The idea of test_files is to collect different types of files that you some times need for testing. One file per type, different types of images, text, uncompressable data, encrypted file, zip, encrypted zip and so on.. To help us geeks to find the test files we suddenly just needs for some project of ours.
This test_files
project is more about file-types than anything else. I'l try to keep a list of other projects related to test-material here..
- https://github.com/dariusk/corpora - Lots of json formated datasets for testing.
There is going to be a lot of loose files in here, so the overall base structure is this. Note that there can be text files in both ./txt and ./encryped.

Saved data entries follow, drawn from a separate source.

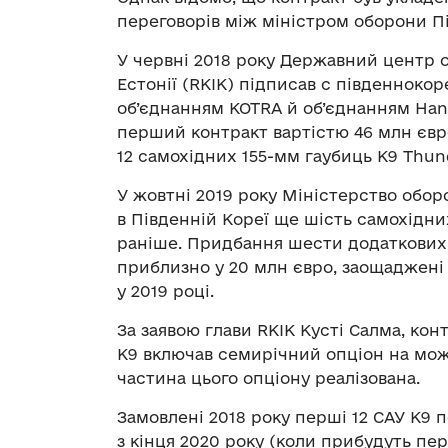
переговорів між міністром оборони Пі
У червні 2018 року Державний центр 
Естонії (RKIK) підписав c південнок
об’єднанням KOTRA й об’єднанням Han
перший контракт вартістю 46 млн євро
12 самохідних 155-мм гаубиць К9 Thun
У жовтні 2019 року Міністерство обор
в Південній Кореї ще шість самохідни
раніше. Придбання шести додаткових
приблизно у 20 млн євро, заощаджені 
у 2019 році.
За заявою глави RKIK Кусті Салма, кон
К9 включав семирічний опціон на можл
частина цього опціону реалізована.
Замовлені 2018 року перші 12 САУ К9 
з кінця 2020 року (коли прибудуть перш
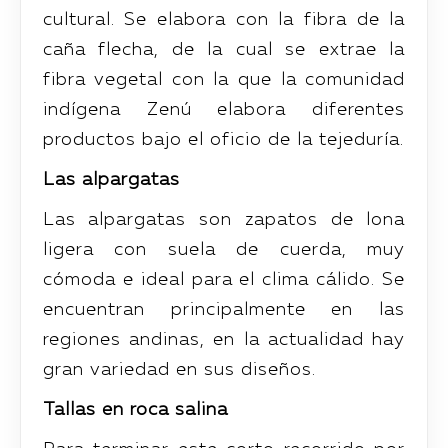
cultural. Se elabora con la fibra de la
caña flecha, de la cual se extrae la
fibra vegetal con la que la comunidad
indígena Zenú elabora diferentes
productos bajo el oficio de la tejeduría.
Las alpargatas
Las alpargatas son zapatos de lona
ligera con suela de cuerda, muy
cómoda e ideal para el clima cálido. Se
encuentran principalmente en las
regiones andinas, en la actualidad hay
gran variedad en sus diseños.
Tallas en roca salina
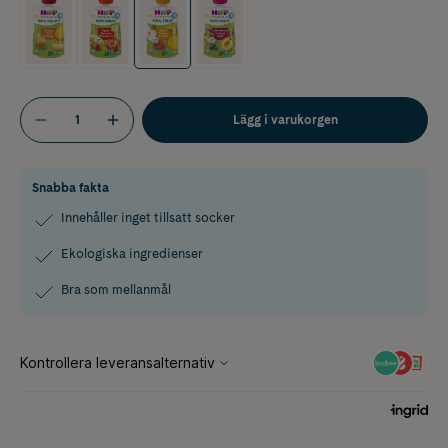
Lägg i varukorgen
Snabba fakta
Innehåller inget tillsatt socker
Ekologiska ingredienser
Bra som mellanmål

Folders inside a directory starting with an _, is metadata for generation of the files. Example, archive_compressed/_sourcefiles/* is the files used in making all the files in the archive_compressed folder. The same with _script folder, might contain scripts used to generate files in the current folder.
-
/archive_compressed
- ./archive - uncompressed zip, .tar, .iso..
- ./compressed - zip, rar, tgz, arj....
-
/binary
- ./executable - .exe, linux elf files
- ./noise - files with all kind of noise data and control characters. Useful for testing input filters..
-
/code
- ./99_bottles - 99 bottles of beer on the wall scripts in different languages. Including script languages.
-
/crypto
- ./certificate - root ca's, self signed, certificate requests and so on.

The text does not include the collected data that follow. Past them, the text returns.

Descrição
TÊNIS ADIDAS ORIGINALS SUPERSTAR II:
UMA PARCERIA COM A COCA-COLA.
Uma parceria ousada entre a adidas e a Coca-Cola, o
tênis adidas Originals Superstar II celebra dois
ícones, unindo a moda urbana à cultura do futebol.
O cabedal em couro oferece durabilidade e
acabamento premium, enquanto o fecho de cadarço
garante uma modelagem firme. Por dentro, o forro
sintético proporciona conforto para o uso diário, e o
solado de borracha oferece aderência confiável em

- ./encrypted - pgp encrypted, xor'ed text files and so on..
-
/data
- ./csv - Different types of csv formated data
- ./json
- ./yaml
- ./xml
-
/image
- ./color - Images in different colors.
- ./object - a few images of different type of items/objects. Not many, but might be used for image recognition
- ./resolution - Images in different resolutions. This images will have markers.

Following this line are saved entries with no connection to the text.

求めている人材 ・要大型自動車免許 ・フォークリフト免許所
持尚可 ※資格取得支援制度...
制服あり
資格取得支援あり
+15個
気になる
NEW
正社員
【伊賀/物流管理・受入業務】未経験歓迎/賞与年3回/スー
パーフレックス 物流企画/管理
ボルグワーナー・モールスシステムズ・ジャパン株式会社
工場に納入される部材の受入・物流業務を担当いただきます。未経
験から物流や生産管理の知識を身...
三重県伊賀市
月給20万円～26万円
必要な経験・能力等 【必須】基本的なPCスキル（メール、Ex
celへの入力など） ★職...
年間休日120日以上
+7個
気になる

- ./type - jpg, gifs, pngs, and other types of images..
-
/size
- . - Files with different sizes. Not too big, but small 0 size files, 1MiB file and a couple more.
-
/sound
- ./length
- ./tone
- ./type
-
/text
- ./doc - odf files of different kinds, .doc, .docx...
- ./read - pdf and different kind of book formats.
- ./txt - Files with long lines, lorem ipsum, utf-8, different formats and encodings.
As much as possible, the filenames should follow this patterns.
-
_ instead of spaces.
-
ASCII only.
-
Contains a descriptive text about what kind of test file it is.
-
Example of good filenames
- /image/resolution/800x600.png
- /crypto/encrypted/xor_p4ssw0rd_lorem.txt
- /code/99_bottles/python_26.py
- /text/txt/lorem_800.txt
- /image/object/human_face.png
- /image/object/grapes.png
- /size/1MiB